Written by David Roodman, freelance policy consultant based in Washington, DC. He blogs at www.davidroodman.com
This is the latest post in our blog series on ‘What kind of ‘data revolution’ do we need for post-2015?’, and is the second part of a two-part blog. Click here to read the first part of the post.
Bringing these cautions to the policy impulses I spy in the “data revolution” leads me to tentative recommendations as to how it should progress. A key for me is that data collection can serve development in two main ways: informing decisions it is collected to inform (demand-driven); and allowing, at low marginal cost, less-planned uses by officials, activists, and entrepreneurs (a supply-driven, public-good role).
– Just as most countries ought to have an independent central bank, most need an independent agency to collect and post a core set of statistics—on GDP, inflation, population, causes of death, agricultural productivity, etc. Yet despite the clarity and universality of this vision, donors still need to adjust to local constraints and needs. For example, Tanzania once resisted pressure from the World Bank and the Gates Foundation to change how it measured poverty through surveys. The change would have made Tanzania’s numbers more comparable to other countries’ (helpful for international agencies) at the cost of breaking the country’s time series (a loss for the Tanzanian government). In the end, the funders acceded, recognizing the value of data continuity for Tanzanian anti-poverty efforts.
– Since the most important decision makers are local, and they often discover their data needs as they go (Bill Gates’s 2013 annual letter has examples), there should be opportunities to seek and support emergent needs for good data. This may involve on-demand provision of technical assistance and grants for data collection.
– One barrier to sustained production of core statistics has been a lack of coordination among donors, who each fund some data series in some places at some times. Multilateralizing support for core statistics — running it through a central fund — is a good route to coordination. How far it can go is unclear. Established surveys like USAID’s DHS, the World Bank’s LSMS, and UNICEF’s MICS will not be easily dislodged from their current homes, nor coordinated by another entity. And many bespoke donor-funded surveys are conducted to design or evaluate specific projects rather than to contribute to a core statistical set. But whatever coordination can be achieved would be a gain.
– Recognizing that perverse incentives sometimes distort statistics, it may help to fight incentives with incentives, as Amanda Glassman suggests.

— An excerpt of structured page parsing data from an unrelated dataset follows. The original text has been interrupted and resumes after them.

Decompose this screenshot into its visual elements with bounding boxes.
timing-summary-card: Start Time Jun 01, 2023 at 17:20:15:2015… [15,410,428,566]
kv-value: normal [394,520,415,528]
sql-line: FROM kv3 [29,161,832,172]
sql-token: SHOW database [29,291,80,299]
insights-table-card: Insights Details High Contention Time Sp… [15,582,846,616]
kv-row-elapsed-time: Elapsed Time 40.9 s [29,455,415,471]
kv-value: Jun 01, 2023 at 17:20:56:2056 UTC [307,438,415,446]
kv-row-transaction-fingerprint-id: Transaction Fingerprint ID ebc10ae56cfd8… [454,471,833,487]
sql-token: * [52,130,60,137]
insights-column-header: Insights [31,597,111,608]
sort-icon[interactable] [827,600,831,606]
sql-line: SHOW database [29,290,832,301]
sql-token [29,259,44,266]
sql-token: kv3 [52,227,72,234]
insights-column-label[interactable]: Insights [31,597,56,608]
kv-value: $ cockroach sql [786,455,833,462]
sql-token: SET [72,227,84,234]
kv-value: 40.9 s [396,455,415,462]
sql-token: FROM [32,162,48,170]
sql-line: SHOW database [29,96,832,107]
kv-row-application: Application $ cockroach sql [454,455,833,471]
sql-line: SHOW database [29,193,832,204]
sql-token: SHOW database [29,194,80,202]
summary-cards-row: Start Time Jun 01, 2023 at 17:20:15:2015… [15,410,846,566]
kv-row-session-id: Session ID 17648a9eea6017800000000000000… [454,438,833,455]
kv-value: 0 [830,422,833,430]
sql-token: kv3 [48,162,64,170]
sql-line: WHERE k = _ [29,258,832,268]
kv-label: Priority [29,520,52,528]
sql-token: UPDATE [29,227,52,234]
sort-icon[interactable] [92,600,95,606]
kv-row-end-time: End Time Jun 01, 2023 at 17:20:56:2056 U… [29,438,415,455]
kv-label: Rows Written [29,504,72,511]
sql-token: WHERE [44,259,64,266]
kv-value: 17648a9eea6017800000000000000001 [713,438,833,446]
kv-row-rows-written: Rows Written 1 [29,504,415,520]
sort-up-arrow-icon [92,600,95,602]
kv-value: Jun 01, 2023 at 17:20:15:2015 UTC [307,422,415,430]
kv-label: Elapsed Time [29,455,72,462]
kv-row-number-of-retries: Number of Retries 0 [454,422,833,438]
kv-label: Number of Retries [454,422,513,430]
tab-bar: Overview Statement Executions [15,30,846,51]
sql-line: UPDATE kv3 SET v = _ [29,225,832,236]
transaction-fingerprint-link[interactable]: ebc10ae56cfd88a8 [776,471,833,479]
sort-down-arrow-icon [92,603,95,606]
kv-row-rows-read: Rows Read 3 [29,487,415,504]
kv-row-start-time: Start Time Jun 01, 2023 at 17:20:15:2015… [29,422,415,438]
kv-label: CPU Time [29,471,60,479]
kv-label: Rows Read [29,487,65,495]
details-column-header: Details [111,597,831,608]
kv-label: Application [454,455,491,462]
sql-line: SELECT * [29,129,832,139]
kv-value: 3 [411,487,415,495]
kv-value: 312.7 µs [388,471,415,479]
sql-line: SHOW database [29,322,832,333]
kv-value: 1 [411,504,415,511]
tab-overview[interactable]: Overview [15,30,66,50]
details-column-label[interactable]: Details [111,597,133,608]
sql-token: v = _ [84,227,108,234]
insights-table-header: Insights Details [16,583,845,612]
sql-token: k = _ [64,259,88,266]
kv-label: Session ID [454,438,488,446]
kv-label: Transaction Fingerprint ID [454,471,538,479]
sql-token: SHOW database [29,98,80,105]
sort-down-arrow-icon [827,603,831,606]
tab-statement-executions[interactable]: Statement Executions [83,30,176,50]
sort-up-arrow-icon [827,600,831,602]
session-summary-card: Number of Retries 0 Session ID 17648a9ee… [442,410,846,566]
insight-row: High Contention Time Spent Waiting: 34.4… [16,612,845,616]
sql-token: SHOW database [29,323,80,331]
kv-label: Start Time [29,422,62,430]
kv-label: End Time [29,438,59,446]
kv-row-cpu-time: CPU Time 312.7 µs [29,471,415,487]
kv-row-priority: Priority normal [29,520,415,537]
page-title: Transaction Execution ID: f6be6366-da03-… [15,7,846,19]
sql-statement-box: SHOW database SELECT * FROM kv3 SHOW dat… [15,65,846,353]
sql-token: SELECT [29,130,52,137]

Instead of or in addition to providing inputs such as money, equipment, training, and foreign staff, donors could condition their funding on recipients reaching agreed benchmarks for coverage and quality of core statistics. One challenge would be to assess the quality of statistics without creating an auditing process as complex as the surveys being audited.

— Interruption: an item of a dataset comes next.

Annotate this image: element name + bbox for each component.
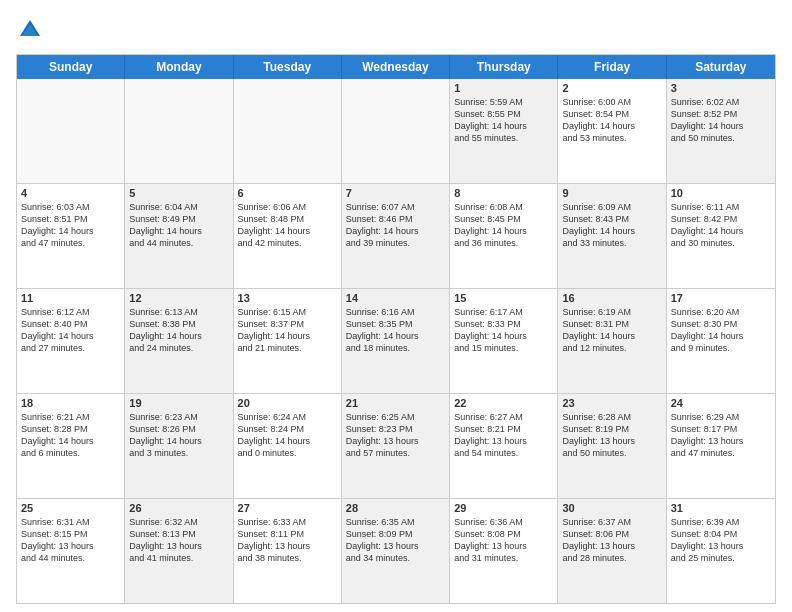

– A searching, experimental stance seems warranted with respect to social media, mobile phones, and big data. The UN’s Global Pulse is mining tweets for signs of food price spikes, among other applications. Prizes or challenge grants could also elicit novel ways to use technology to fight poverty (but avoid pilotitis!). For lack of representativeness, phone-based surveys might not suffice for tracking progress on international development goals (ongoing World Bank research explores the potential). But phone-based surveys could undergird interpolations between traditional surveys and yield insights into impacts of particular projects.
– Making important data freely available, over the web, costs little and can gain much. It provides information to entrepreneurs, helps development actors target their activities, and lets citizens and civil society groups hold government more accountable for, say, spending the school budget on schools. And as an administrative matter, openness doesn’t cost much. But the data will be more widely used if made available in standard formats such as XML and through protocols such as OData, which facilitate the writing of apps. Kenya’s portal appears to be barren of users, partly for lack of such interfaces. India’s brand new one appears to have cultivated more developers.
As I reflect on all these ideas, the most important seems to be that there is a tension between the source of excitement about the “data revolution” and where it ought to go. The excitement is about a comprehensive effort to track progress on international development goals. Where the “data revolution” probably ought to go, in no small part, is into wiser, more ample support for long-term improvement in national statistical capacity — even if, at the margin, this means sacrificing the comprehensiveness of the 2015 baseline. We need to recognize that in joining the excitement about the data revolution, we are riding a tiger. We’ll have to figure how to do that as we go.